Rare α-MoO3–K2Mo4O13 hybrid structures obtained via a single molecular precursor approach

Abstract

Rare K/Mo-based hybrid structures were obtained through a new approach, employing the 4d cyanometallate complex, K₄[Mo^IV(CN)₈], as a new single molecular precursor. The dissociation of the K₄[Mo^IV(CN)₈] complex, under hydrothermal conditions, led to the dark-brown amorphous material P. The subsequent calcination of P gave rise to the light-yellow crystalline products 1 (at 400 °C) and 2 (at 500 °C). The XRD data and Rietveld analysis revealed that 1 and 2 consist of a mixture of two crystalline phases: orthorhombic α-MoO₃ and triclinic K₂Mo₄O₁₃, in close percentages, with a prevalence of the molybdenum oxide phase. In situ XRD experiments up to 630 °C showed that the thermal conversion of P results in the formation of the α-MoO₃–K₂Mo₄O₁₃ mixture, in which α-MoO₃ grows along the (0k0) direction, as the temperature increases, whereas the triclinic K₂Mo₄O₁₃ phase melts at 520° C. These results were confirmed by the in situ Raman experiments on P. The FE-SEM analysis revealed a temperature-dependent morphology: the fused quasi-spherical aggregates of very small nanoparticles of P (up to 10 nm) were converted into large conglomerates comprising a mixture of fused rods/prisms of α-MoO₃ and nano- and sub-micron sized polyhedral-type K₂Mo₄O₁₃ particles for 1, and, for 2, into well-separated phases of α-MoO₃ micro-particles with a 1D morphology and sub-micron polyhedral particles of potassium tetramolybdate.
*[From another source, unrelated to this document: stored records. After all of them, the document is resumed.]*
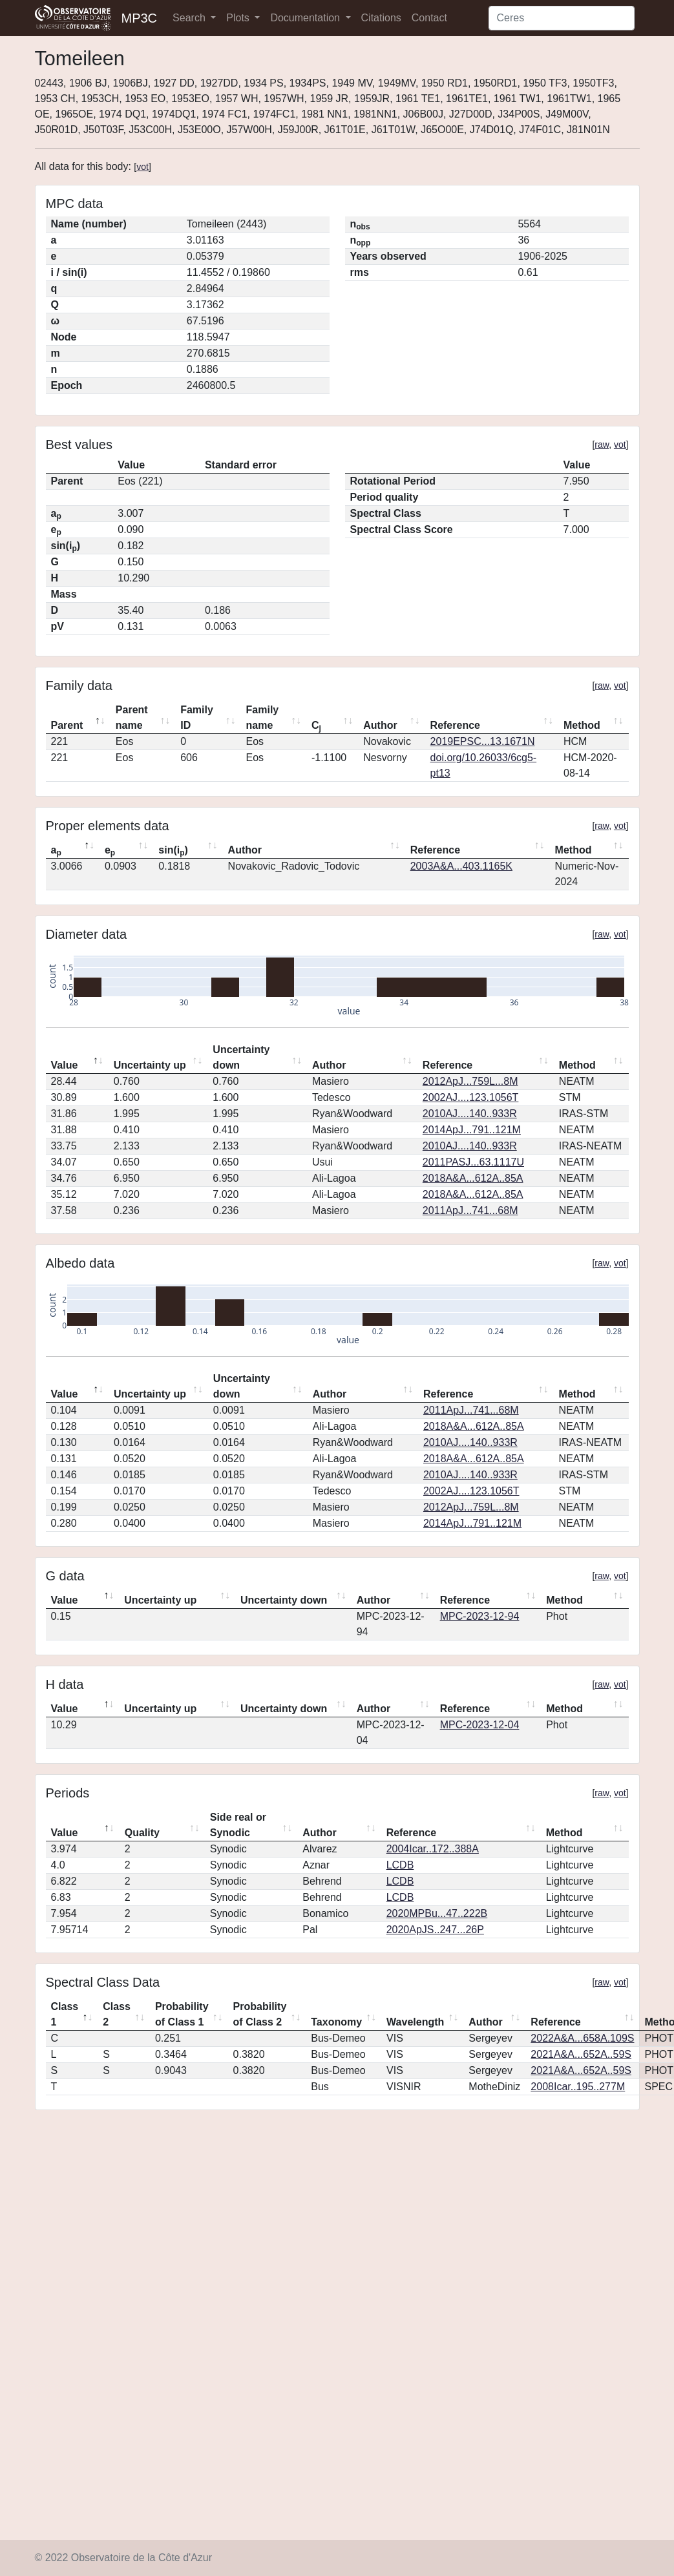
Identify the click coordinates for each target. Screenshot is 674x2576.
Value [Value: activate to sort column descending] (64, 1065)
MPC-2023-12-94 (480, 1616)
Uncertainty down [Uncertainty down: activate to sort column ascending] (241, 1057)
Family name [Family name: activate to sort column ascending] (262, 717)
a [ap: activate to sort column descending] (56, 850)
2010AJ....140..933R (470, 1113)
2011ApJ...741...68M (470, 1210)
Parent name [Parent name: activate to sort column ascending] (132, 717)
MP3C (139, 18)
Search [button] (190, 17)
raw (602, 444)
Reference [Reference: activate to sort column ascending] (455, 725)
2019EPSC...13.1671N (482, 741)
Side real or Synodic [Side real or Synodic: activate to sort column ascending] (238, 1825)
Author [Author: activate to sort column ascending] (380, 725)
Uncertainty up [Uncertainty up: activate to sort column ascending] (150, 1065)
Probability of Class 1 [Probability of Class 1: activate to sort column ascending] (182, 2014)
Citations (381, 17)
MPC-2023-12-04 (480, 1724)
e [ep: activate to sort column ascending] (110, 850)
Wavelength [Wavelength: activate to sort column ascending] (415, 2021)
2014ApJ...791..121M (472, 1129)
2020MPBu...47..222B (437, 1913)
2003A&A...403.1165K (461, 866)
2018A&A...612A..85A (473, 1178)
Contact (429, 17)
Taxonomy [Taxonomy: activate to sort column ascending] (336, 2021)
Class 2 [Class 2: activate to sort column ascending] (117, 2014)
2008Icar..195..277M (578, 2086)
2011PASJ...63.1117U (473, 1162)
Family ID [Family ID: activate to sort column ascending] (196, 717)
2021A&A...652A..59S (581, 2054)
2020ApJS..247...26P (435, 1929)
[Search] (562, 18)
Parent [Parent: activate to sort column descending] (67, 725)
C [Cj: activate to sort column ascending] (316, 726)
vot (142, 167)
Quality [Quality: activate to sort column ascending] (142, 1832)
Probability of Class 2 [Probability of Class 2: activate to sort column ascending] (260, 2014)
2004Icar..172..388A (432, 1848)
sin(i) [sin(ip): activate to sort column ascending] (173, 850)
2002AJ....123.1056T (471, 1097)
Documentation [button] (306, 17)
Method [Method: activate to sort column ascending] (581, 725)
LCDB (400, 1864)
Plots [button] (239, 17)
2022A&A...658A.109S (582, 2038)
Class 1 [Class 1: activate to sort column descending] (65, 2014)
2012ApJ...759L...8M (470, 1081)
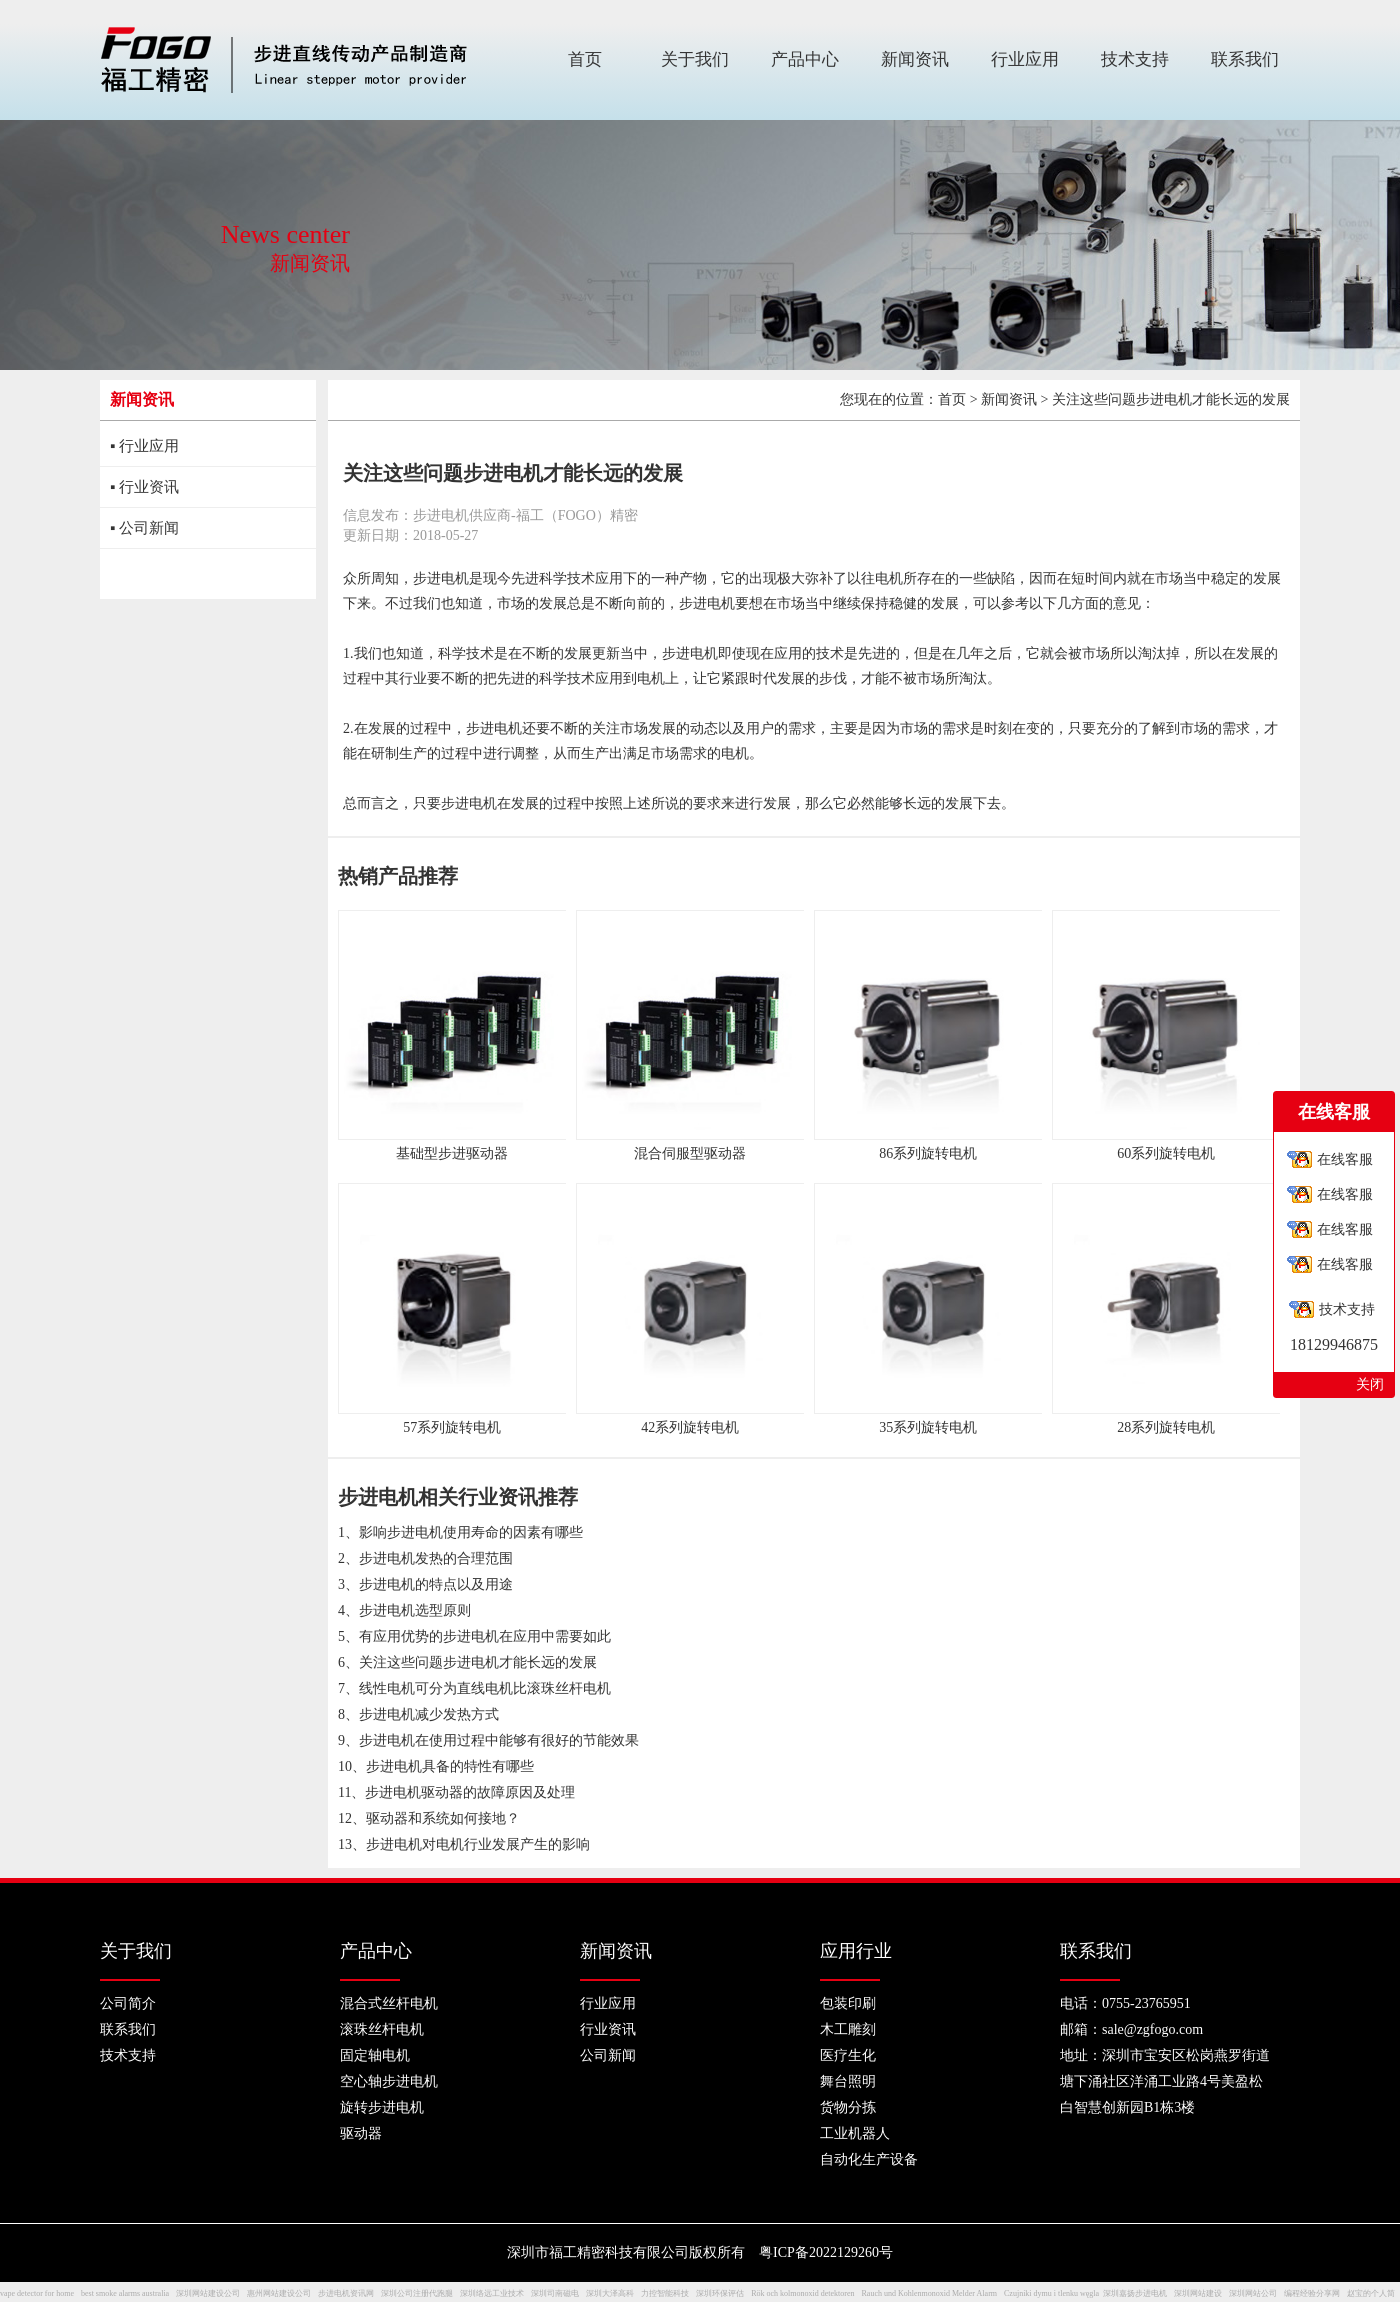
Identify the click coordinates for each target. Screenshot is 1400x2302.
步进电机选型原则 (415, 1610)
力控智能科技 (665, 2293)
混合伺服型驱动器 (690, 1153)
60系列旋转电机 (1166, 1153)
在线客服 (1345, 1159)
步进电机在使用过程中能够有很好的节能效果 (499, 1740)
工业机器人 (855, 2133)
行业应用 (608, 2003)
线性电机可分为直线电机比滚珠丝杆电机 (485, 1688)
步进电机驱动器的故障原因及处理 (470, 1792)
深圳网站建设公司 (208, 2293)
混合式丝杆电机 (389, 2003)
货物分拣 (848, 2107)
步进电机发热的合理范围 (436, 1558)
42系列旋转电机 (690, 1427)
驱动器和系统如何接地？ (443, 1818)
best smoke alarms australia (125, 2293)
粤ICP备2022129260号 (826, 2252)
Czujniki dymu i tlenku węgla (1051, 2293)
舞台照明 (848, 2081)
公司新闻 (608, 2055)
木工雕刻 (848, 2029)
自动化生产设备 (869, 2159)
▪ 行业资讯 (144, 487)
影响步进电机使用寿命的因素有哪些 (471, 1532)
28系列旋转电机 (1166, 1427)
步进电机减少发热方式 (429, 1714)
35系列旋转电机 (928, 1427)
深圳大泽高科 (610, 2293)
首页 (952, 399)
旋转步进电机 (382, 2107)
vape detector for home (37, 2293)
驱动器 (361, 2133)
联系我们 (128, 2029)
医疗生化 (848, 2055)
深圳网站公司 (1253, 2293)
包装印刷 (848, 2003)
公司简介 (128, 2003)
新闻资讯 (1009, 399)
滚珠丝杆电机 (382, 2029)
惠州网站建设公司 (279, 2293)
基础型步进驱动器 (452, 1153)
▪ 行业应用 (144, 446)
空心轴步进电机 (389, 2081)
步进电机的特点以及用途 (436, 1584)
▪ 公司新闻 (144, 528)
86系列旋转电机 (928, 1153)
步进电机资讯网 (346, 2293)
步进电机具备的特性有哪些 (450, 1766)
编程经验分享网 (1312, 2293)
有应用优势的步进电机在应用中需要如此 (485, 1636)
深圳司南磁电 (555, 2293)
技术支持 (128, 2055)
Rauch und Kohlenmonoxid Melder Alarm (930, 2293)
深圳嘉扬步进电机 (1135, 2293)
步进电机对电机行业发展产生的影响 (478, 1844)
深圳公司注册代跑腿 (417, 2293)
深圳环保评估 (720, 2293)
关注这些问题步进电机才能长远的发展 (478, 1662)
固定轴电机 (375, 2055)
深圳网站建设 (1198, 2293)
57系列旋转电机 (452, 1427)
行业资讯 (608, 2029)
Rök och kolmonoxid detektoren (802, 2293)
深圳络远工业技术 (492, 2293)
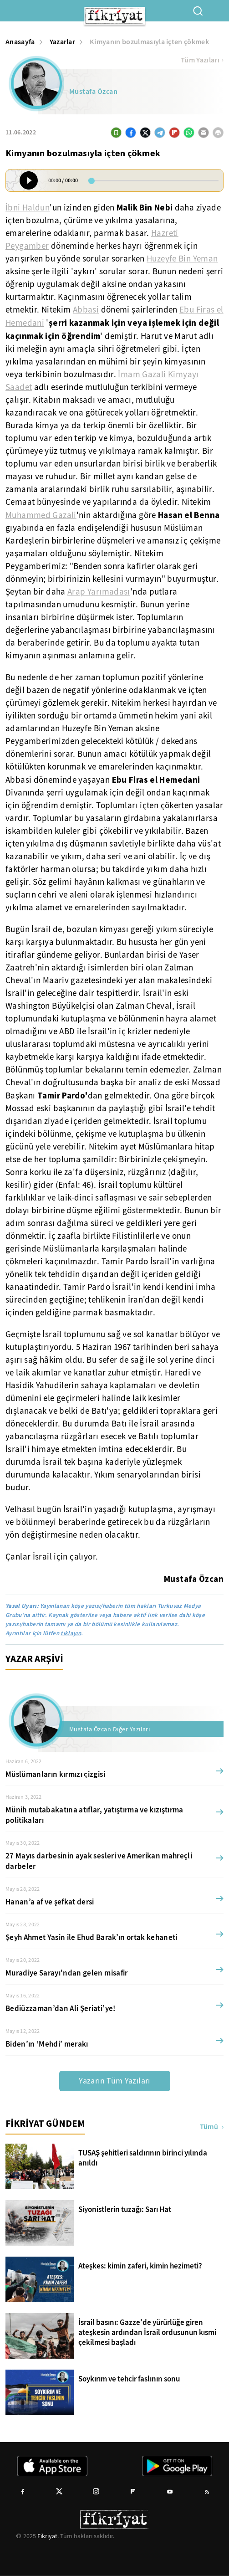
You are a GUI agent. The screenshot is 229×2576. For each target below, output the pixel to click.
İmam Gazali (142, 374)
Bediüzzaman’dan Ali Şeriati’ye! (60, 2008)
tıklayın (71, 1633)
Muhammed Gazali (40, 515)
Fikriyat (47, 2536)
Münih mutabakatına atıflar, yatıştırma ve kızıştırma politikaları (94, 1815)
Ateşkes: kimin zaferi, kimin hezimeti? (140, 2266)
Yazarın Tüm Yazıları (114, 2081)
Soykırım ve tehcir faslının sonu (129, 2379)
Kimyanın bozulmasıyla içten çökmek (149, 41)
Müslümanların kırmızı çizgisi (55, 1774)
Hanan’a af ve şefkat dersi (49, 1902)
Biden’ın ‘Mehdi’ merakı (46, 2044)
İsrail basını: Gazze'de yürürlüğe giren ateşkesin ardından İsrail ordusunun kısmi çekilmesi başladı (147, 2333)
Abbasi (86, 309)
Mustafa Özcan (93, 91)
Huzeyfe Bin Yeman (182, 258)
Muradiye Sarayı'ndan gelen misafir (66, 1973)
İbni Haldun (27, 207)
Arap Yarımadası (98, 591)
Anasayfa (20, 41)
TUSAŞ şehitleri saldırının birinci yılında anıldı (142, 2158)
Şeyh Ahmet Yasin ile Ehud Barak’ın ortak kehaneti (91, 1937)
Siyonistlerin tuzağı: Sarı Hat (124, 2210)
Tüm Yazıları (202, 60)
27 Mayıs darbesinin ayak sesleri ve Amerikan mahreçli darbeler (98, 1861)
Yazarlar (63, 41)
For 2, HR-TEM investigations revealed details of a complex self-assembly mechanism of the elongated particles of molybdenum oxide into 1D hierarchical structures (belts, rods and thick prisms). The capacitive features of the graphite-electrodes modified with P, 1 and 2 materials, as well as with a mixture of graphene and 2 were investigated.